Tuesday, February 12, 2013

In praise of second hand book sellers


Real magic. (Second hand books)

Let us praise and give thanks to the second hand book seller, custodians of  dusty magic, and forgive him or her for driving me to financial ruin, since that’s nobody’s fault but mine. And forgive the grumpy ones who mumble when I leave without buying anything, and be understanding of the ones who find it difficult to part with any of their books,  and maybe even forgive that really irritating one who will remain nameless but who doesn’t bother to open his shop.

But let us praise  those who can produce the book I need,  who wrap it so carefully, (unlike Amazon.co.uk)  and mail it from Glasgow or Calcutta, Singapore or Solihull, let us give thanks for the absurdity of Bookfinder.com which allows me to browse for books I need in countries I will never visit  and let us not forget the miracle of the international postal service, which is one of mankind’s greatest inventions, and which whisks my book across the globe to the laughing man who delivers it: “Another book? Do you eat them? “

And let us praise that endless mystery: the second hand book.
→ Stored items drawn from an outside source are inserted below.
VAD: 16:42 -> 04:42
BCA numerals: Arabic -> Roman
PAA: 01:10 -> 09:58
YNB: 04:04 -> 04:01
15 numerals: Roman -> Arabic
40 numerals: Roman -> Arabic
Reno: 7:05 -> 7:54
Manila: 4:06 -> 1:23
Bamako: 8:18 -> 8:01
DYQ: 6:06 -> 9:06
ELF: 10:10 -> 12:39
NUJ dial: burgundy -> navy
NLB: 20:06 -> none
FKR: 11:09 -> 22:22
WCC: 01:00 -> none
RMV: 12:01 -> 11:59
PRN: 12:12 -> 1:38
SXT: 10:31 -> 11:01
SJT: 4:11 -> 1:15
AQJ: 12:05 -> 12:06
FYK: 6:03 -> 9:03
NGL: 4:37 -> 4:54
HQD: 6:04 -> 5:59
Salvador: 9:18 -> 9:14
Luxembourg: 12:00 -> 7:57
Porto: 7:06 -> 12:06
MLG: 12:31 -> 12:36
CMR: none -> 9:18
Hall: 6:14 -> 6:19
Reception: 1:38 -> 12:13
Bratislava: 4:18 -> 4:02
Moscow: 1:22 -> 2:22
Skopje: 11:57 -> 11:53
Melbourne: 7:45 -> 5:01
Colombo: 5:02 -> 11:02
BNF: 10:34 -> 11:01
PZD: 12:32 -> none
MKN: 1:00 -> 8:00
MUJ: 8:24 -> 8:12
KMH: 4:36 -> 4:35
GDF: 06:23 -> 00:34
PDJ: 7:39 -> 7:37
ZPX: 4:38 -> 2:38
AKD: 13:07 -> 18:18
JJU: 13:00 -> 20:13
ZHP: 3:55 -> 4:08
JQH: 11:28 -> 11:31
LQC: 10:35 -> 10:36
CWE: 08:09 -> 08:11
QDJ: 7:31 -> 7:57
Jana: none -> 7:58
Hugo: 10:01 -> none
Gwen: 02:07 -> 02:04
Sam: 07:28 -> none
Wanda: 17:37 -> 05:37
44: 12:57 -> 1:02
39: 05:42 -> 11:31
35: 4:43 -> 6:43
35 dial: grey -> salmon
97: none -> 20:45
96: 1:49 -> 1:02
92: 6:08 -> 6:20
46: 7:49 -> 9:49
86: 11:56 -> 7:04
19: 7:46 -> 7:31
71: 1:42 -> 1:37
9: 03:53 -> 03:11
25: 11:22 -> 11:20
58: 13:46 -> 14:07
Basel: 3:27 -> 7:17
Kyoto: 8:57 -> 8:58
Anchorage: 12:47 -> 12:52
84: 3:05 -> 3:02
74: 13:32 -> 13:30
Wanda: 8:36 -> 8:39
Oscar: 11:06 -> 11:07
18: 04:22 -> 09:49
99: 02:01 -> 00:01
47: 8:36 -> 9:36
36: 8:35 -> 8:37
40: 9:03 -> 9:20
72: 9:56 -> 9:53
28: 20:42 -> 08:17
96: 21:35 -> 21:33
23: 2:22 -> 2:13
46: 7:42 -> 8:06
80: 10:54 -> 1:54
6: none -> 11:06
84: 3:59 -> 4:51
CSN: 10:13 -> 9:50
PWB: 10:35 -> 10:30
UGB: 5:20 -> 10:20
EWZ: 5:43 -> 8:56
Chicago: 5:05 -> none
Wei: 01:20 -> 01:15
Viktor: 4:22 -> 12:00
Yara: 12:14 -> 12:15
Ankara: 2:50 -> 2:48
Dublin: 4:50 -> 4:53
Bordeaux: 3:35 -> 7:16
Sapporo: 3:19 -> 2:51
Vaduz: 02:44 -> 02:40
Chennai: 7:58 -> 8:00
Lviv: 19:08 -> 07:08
Let us not pause too long on the smell and feel of them for fear of sensual distraction,  but consider the faded, the scribbled in, or the pristine  (pages uncut for a century),  books with missing plates, books badly paginated, books unpaginated, books read to destruction and skillfully or badly rebuilt,  and of course the unexpected ‘signed by the author’ “To Bill”.   The grammar textbook printed in Calcutta  in 1901. The book of Tennyson’s poems presented to Mabel on her twenty first, with love from Fred, who hopes she’ll like it and to see her soon, Bradley’s Lectures on Poetry given as a prize to the Dux of mathematics at the Glasgow Grammar school  in 1916/7.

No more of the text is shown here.